▸ MATERIALS PROVIDED:
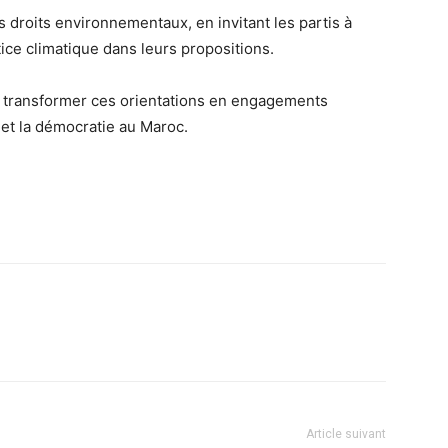
s droits environnementaux, en invitant les partis à
ice climatique dans leurs propositions.
 à transformer ces orientations en engagements
t et la démocratie au Maroc.
Article suivant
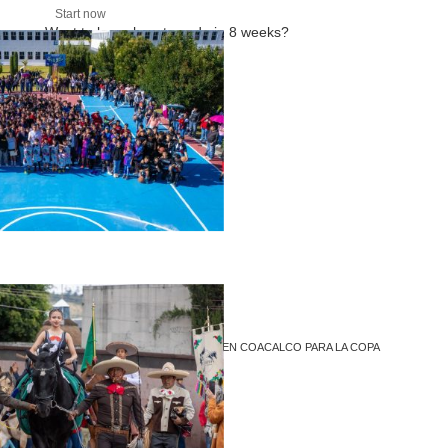
Start now
Want to learn how to code in 8 weeks?
Purchase Essentials
Recent Posts
NIÑEZ Y JUVENTUD SE DAN CITA EN COACALCO PARA LA COPA
TELMEX TELCEL
1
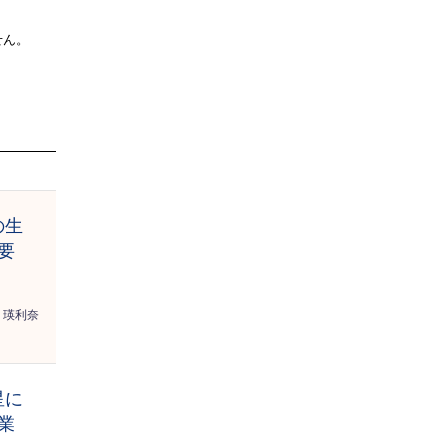
せん。
の生
要
瑛利奈
星に
業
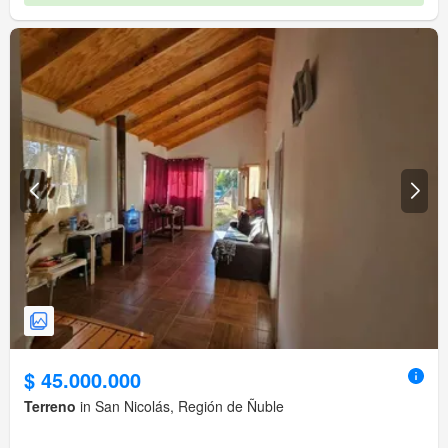
$ 45.000.000
Terreno
in San Nicolás, Región de Ñuble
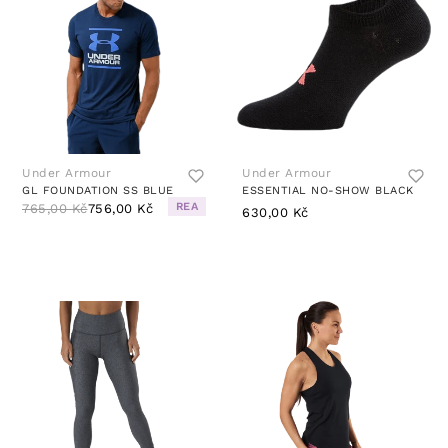
Under Armour
Under Armour
GL FOUNDATION SS BLUE
ESSENTIAL NO-SHOW BLACK
REA
765,00 Kč
756,00 Kč
630,00 Kč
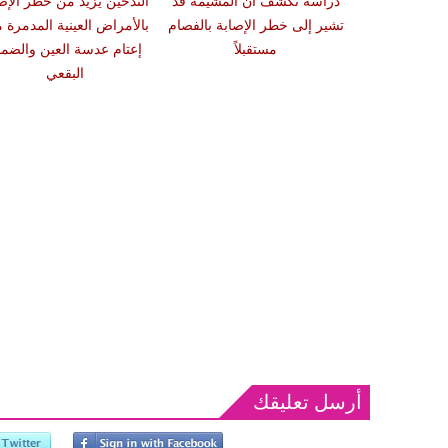
 سبب صعوبة
دراسة تكشف أن المشيمة قد
التدخين يزيد من خطر الإص
ات والوجبات
تشير إلى خطر الإصابة بالفصام
بالأمراض العينية المدمرة 
عد الشبع
مستقبلاً
إعتام عدسة العين والضمو
البقعي
أرسل تعليقك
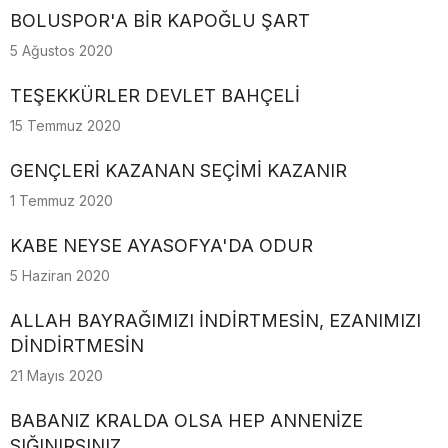
BOLUSPOR'A BİR KAPOĞLU ŞART
5 Ağustos 2020
TEŞEKKÜRLER DEVLET BAHÇELİ
15 Temmuz 2020
GENÇLERİ KAZANAN SEÇİMİ KAZANIR
1 Temmuz 2020
KABE NEYSE AYASOFYA'DA ODUR
5 Haziran 2020
ALLAH BAYRAĞIMIZI İNDİRTMESİN, EZANIMIZI
DİNDİRTMESİN
21 Mayıs 2020
BABANIZ KRALDA OLSA HEP ANNENİZE
SIĞINIRSINIZ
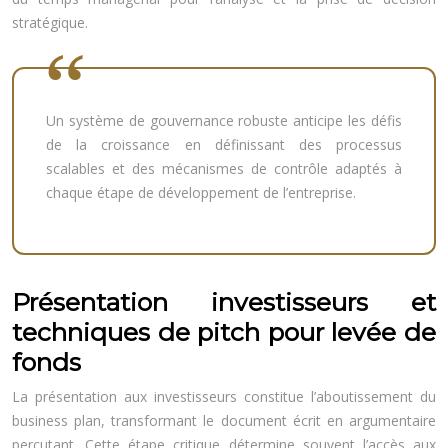
stratégique.
Un système de gouvernance robuste anticipe les défis
de la croissance en définissant des processus
scalables et des mécanismes de contrôle adaptés à
chaque étape de développement de l’entreprise.
Présentation investisseurs et
techniques de pitch pour levée de
fonds
La présentation aux investisseurs constitue l’aboutissement du
business plan, transformant le document écrit en argumentaire
percutant. Cette étape critique détermine souvent l’accès aux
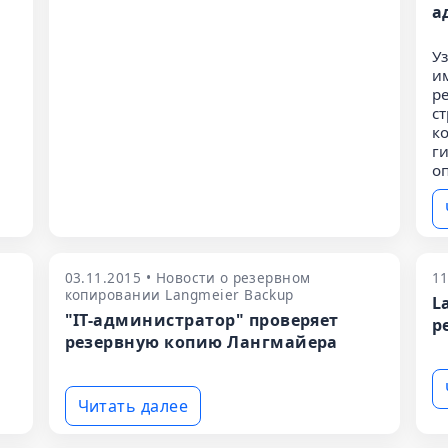
а
У
и
р
с
к
г
о
03.11.2015 • Новости о резервном
11
копировании Langmeier Backup
L
"IT-администратор" проверяет
р
резервную копию Лангмайера
Читать далее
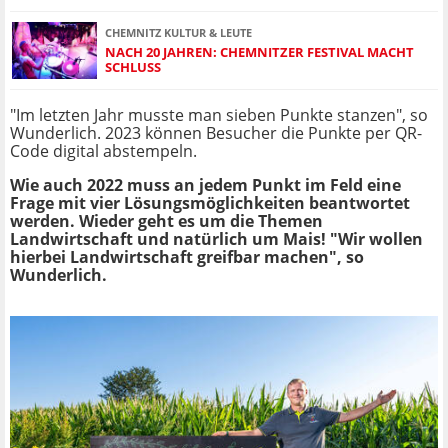
CHEMNITZ KULTUR & LEUTE
NACH 20 JAHREN: CHEMNITZER FESTIVAL MACHT
SCHLUSS
"Im letzten Jahr musste man sieben Punkte stanzen", so
Wunderlich. 2023 können Besucher die Punkte per QR-
Code digital abstempeln.
Wie auch 2022 muss an jedem Punkt im Feld eine
Frage mit vier Lösungsmöglichkeiten beantwortet
werden. Wieder geht es um die Themen
Landwirtschaft und natürlich um Mais! "Wir wollen
hierbei Landwirtschaft greifbar machen", so
Wunderlich.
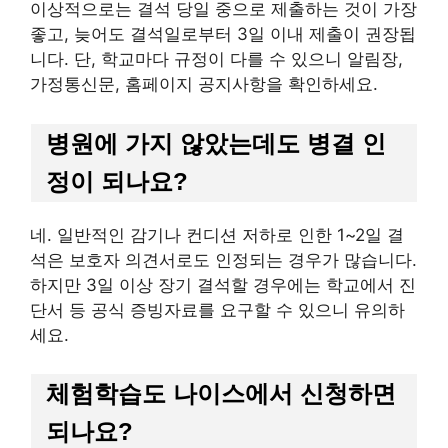
이상적으로는 결석 당일 중으로 제출하는 것이 가장
좋고, 늦어도 결석일로부터 3일 이내 제출이 권장됩
니다. 단, 학교마다 규정이 다를 수 있으니 알림장,
가정통신문, 홈페이지 공지사항을 확인하세요.
병원에 가지 않았는데도 병결 인
정이 되나요?
네. 일반적인 감기나 컨디션 저하로 인한 1~2일 결
석은 보호자 의견서로도 인정되는 경우가 많습니다.
하지만 3일 이상 장기 결석할 경우에는 학교에서 진
단서 등 공식 증빙자료를 요구할 수 있으니 유의하
세요.
체험학습도 나이스에서 신청하면
되나요?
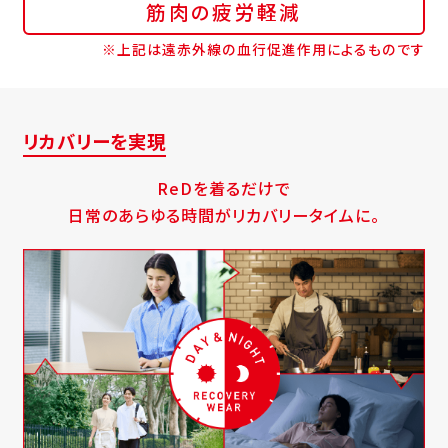
筋肉の疲労軽減
※上記は遠赤外線の血行促進作用によるものです
リカバリーを実現
ReDを着るだけで
日常のあらゆる時間がリカバリータイムに。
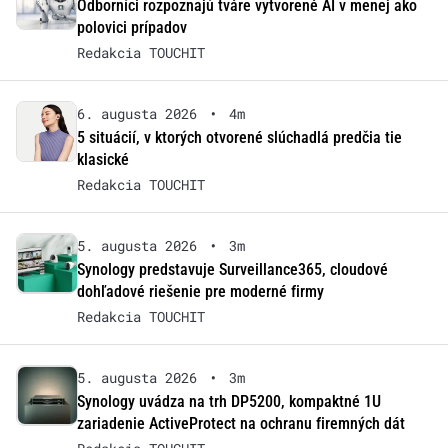
Odborníci rozpoznajú tváre vytvorené AI v menej ako
polovici prípadov
Redakcia TOUCHIT
6. augusta 2026
•
4m
5 situácií, v ktorých otvorené slúchadlá predčia tie
klasické
Redakcia TOUCHIT
5. augusta 2026
•
3m
Synology predstavuje Surveillance365, cloudové
dohľadové riešenie pre moderné firmy
Redakcia TOUCHIT
5. augusta 2026
•
3m
Synology uvádza na trh DP5200, kompaktné 1U
zariadenie ActiveProtect na ochranu firemných dát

▸ TASK STATEMENT: Locate the word "étape" in the entries, and copy every line where it is found.

▸ RESPONSE AREA:
chaque étape de développement de l’entreprise.
percutant. Cette étape critique détermine souvent l’accès aux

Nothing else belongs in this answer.